E com a mais sensível, delicada e fiel das máquinas: o coração”. Dedicou os melhores anos de sua vida à
Academia Norte-Rio-Grandense de Letras, construindo a sede própria, hoje “Casa Manoel Rodrigues de Melo”.
Lá, organizou invejável biblioteca, onde intelectuais, estudantes e pessoas em geral faziam suas pesquisas.
Segundo seus amigos, meu pai construiu a sede da academia a pé e sem relógio, fato verdadeiro, pois
costumava marcar as horas pela posição do sol, andando sempre a passadas largas. Diariamente caminhava
da Academia para a Ribeira, subindo a ladeira da Junqueira Aires, chegando até o Café São Luis, ponto de
encontro com os amigos. No final da tarde, ainda passava pela padaria, antes de chegar em casa. Homem
simples e educado, recebia a todos que o procurasse, em casa ou na Academia. Quase todas as noites vinham
pessoas à nossa casa, para conversar e absorver seus ensinamentos, sua cultura e ouvir seus conselhos.

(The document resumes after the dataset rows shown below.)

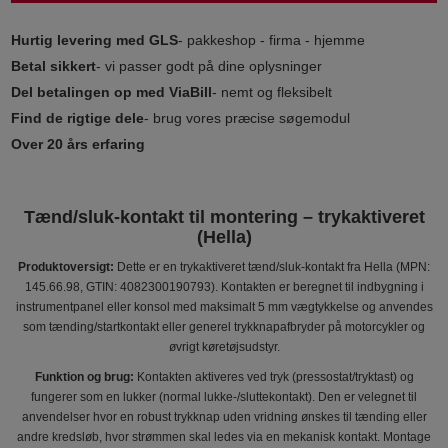
Hurtig levering med GLS
- pakkeshop - firma - hjemme
Betal sikkert
- vi passer godt på dine oplysninger
Del betalingen op med ViaBill
- nemt og fleksibelt
Find de rigtige dele
- brug vores præcise søgemodul
Over 20 års erfaring
Tænd/sluk-kontakt til montering – trykaktiveret
(Hella)
Produktoversigt:
Dette er en trykaktiveret tænd/sluk-kontakt fra Hella (MPN:
145.66.98, GTIN: 4082300190793). Kontakten er beregnet til indbygning i
instrumentpanel eller konsol med maksimalt 5 mm vægtykkelse og anvendes
som tænding/startkontakt eller generel trykknapafbryder på motorcykler og
øvrigt køretøjsudstyr.
Funktion og brug:
Kontakten aktiveres ved tryk (pressostat/tryktast) og
fungerer som en lukker (normal lukke-/sluttekontakt). Den er velegnet til
anvendelser hvor en robust trykknap uden vridning ønskes til tænding eller
andre kredsløb, hvor strømmen skal ledes via en mekanisk kontakt. Montage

Segundo Tereza de Queiroz Aranha, amiga da família, Manoel Rodrigues de Melo era “doutor nato sem nunca
ter feito doutorado, era um autodidata”. A simplicidade era tanta, que só vim descobrir a real importância do
meu pai, no mundo literário, após sua morte. Muitas de suas obras foram citadas no exterior, segundo seus
estudiosos. Nunca foi homem de se vangloriar do que fazia. Exerceu o magistério por vários anos, lecionando
na Escola Normal, na época situada na Praça Cívica. Ficava muito feliz quando encontrava ex-alunas
exercendo a profissão. Após a morte da nossa mãe, fato que o abalou muito, ficou morando conosco, daí os
nossos laços se estreitaram ainda mais. Nesse período, apesar de fragilizado, participou do programa Memória
Viva, entrevistado pelo Prof. Alvamar Furtado e lançou nos jardins do Teatro Alberto Maranhão, o seu livro
Dicionário da Imprensa no Rio Grande do Norte 1909-1987, considerado por jornalistas o livro do século. Avô
extremoso, ajudou a criar e educar minha filha, sempre paciente, amoroso e atento. Quando tinha dúvidas no
estudo, a ele recorria, atendendo-a prontamente. Um dia falou orgulhoso: “essa menina vai longe”. Nos quinze
anos de Laurita, aproveitamos o momento para homenageá-lo também, demonstrando assim todo o nosso
amor, carinho e gratidão.
Na hora da valsa surpreendeu e emocionou a todos dançando à moda antiga, com seus oitenta e seis
anos bem vividos. Lembro-me que no dia seguinte, ele comentou: “Agora posso morrer tranquilo, dancei a
valsa com minha neta, publiquei meu livro e recebi meu título”, referindo-se ao Título de Doutor Honoris Causa,
concedido em 1995 pela UFRN. Após a sua morte, experimentamos um sentimento de desamparo. Apesar da
sua fragilidade, nunca deixou de exercer o papel de pai, avô, amigo e protetor. Com o passar do tempo, esse
sentimento deu lugar à saudade – uma lembrança terna e doce – de sua figura querida, sorridente, tranquila e
alegre. (Ligia Maria Rodrigues de Melo – filha).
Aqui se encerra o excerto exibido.